Am Nachmittag des Internationalen Holocaust-Gedenktages (27.01.2026) wurde in Eisenhüttenstadt am Eingangstor zum Jüdischen Friedhof im Ortsteil Fürstenberg ein eingeritztes Hakenkreuz entdeckt. Wer das Symbol des Naziregimes dort hinterließ und welche Motivation diejenigen hatten, ermittelt nun der Polizeiliche Staatsschutz der Direktion Ost.
20.01.2026
Frau ruft Naziparolen
Am Sonntag kurz vor Mitternacht (18.01.2026) zerschlug eine 35-jährige Frau in der Spechthausener Straße in Eberswalde eine Flasche und rief lautstark Naziparolen. Die Polizei musste die aggressive Frau zu Boden bringen und fixieren. Sie verletzte sich dabei und wurde in einem Krankenhaus behandelt, wo auch eine Blutprobe entnommen wurde. Der Polizeiliche Staatsschutz ermittelt.
19.01.2026
Rechtsrock abgespielt
Kurz vor dem Tagwechsel auf Sonntag (17.01.2026) fiel ein 18-Jähriger in der Juri-Gagarin-Straße in Fürstenwalde auf, der mit dem Fahrrad unterwegs war und lautstark Musik abspielte. Die Polizisten erkannten ein Lied der Rechtsrockband "Landser", die 2023 als kriminelle Vereinigung eingestuft wurde. Gegen den bereits polizeibekannten Jugendlichen wird nun wegen des Verbreitens von Propagandamitteln verfassungswidriger Organisationen ermittelt.
18.01.2026
Nazigegröle in Bus
Am späten Samstagabend (17.01.2026) pöbelte ein 33-jähriger Mann in einem Linienbus von Bernau nach Wandlitz Fahrgäste an, zeigte mehrfach den Hitlergruß und rief Naziparolen. Auch gegenüber alarmierten Polizisten rief er Naziparolen. Er war beleidigend und spuckte sie an. Die Beamten nahmen den alkoholisierten Mann (2,34 Promille) in Gewahrsam. Der deutsche Staatsbürger ist nun ein Fall für den Polizeilichen Staatsschutz der Direktion Ost.
13.01.2026
Zehn Jahre nach dem Nazi-Überfall auf Connewitz
Am Sonntag jährte sich der Nazi-Überfall auf den Leipziger Stadtteil Connewitz zum zehnten Mal. Am 11. Januar 2016 waren rund 300 Rechtsextreme in den als links-alternativ bekannten Stadtteil eingedrungen, hatten Autos beschädigt und Geschäfte verwüstet. Der entstandene Sachschaden belief sich auf rund 113.000 Euro.

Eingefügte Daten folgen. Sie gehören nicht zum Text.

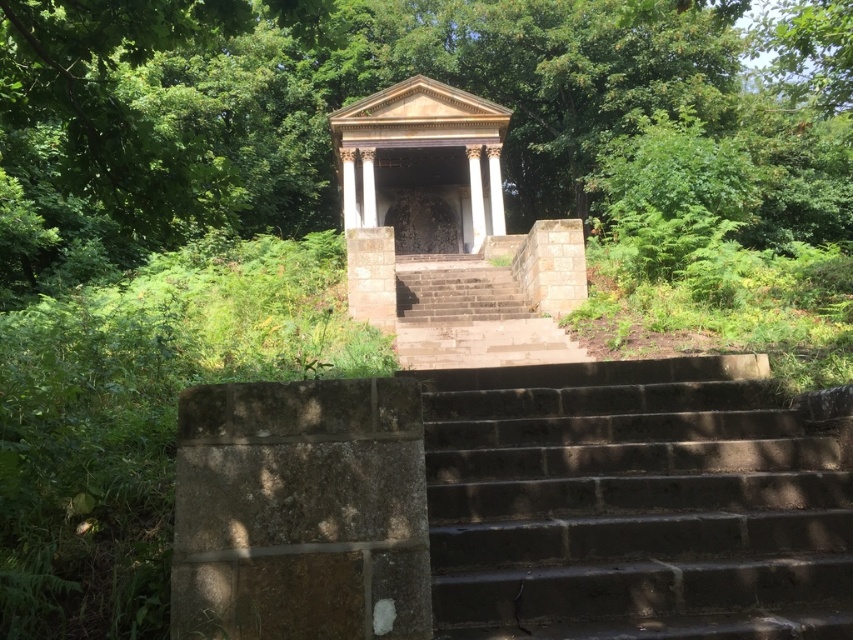 Question: Is dark gray concrete stairs at center in front of brown stone gazebo at center?

Choices:
 (A) yes
 (B) no

Answer: (A)

Question: Based on their relative distances, which object is nearer to the brown stone stairs at center?

Choices:
 (A) brown stone gazebo at center
 (B) dark gray concrete stairs at center
 (C) green leafy tree at upper center

Answer: (B)

Question: Where is green leafy tree at upper center located in relation to brown stone stairs at center in the image?

Choices:
 (A) above
 (B) below

Answer: (A)

Question: Estimate the real-world distances between objects in this image. Which object is closer to the dark gray concrete stairs at center?

Choices:
 (A) brown stone gazebo at center
 (B) brown stone stairs at center
 (C) green leafy tree at upper center

Answer: (B)

Question: Among these objects, which one is farthest from the camera?

Choices:
 (A) brown stone stairs at center
 (B) green leafy tree at upper center
 (C) dark gray concrete stairs at center
 (D) brown stone gazebo at center

Answer: (D)

Question: Does green leafy tree at upper center have a greater width compared to brown stone gazebo at center?

Choices:
 (A) no
 (B) yes

Answer: (B)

Bereits in der Tatnacht identifizierte die Polizei 214 mutmaßliche Angreifer. Insgesamt wurden später 217 Personen angeklagt. Inzwischen sind 212 Verfahren rechtskräftig abgeschlossen. Ein Verfahren wurde eingestellt, weil der Angeklagte inzwischen verstorben ist. Zwei weitere Prozesse endeten mit Freisprüchen. Alle übrigen Angeklagten wurden wegen Landfriedensbruchs verurteilt – überwiegend zu Bewährungsstrafen.
08.01.2026
Nazisymbole geschmiert
Am Dienstag wurde der Polizei mitgeteilt, dass noch Unbekannte an die Glasflächen einer Bushaltestelle in der Ernst-Thälmann-Straße in Müncheberg (Märkisch-Oderland) ein Hakenkreuz sowie eine SS-Rune und Zahlencodes der rechten Szene geschmiert haben. Wer sich da betätigte und welche Motivation dahintersteckte, ermittelt nun der Polizeiliche Staatsschutz der Direktion Ost.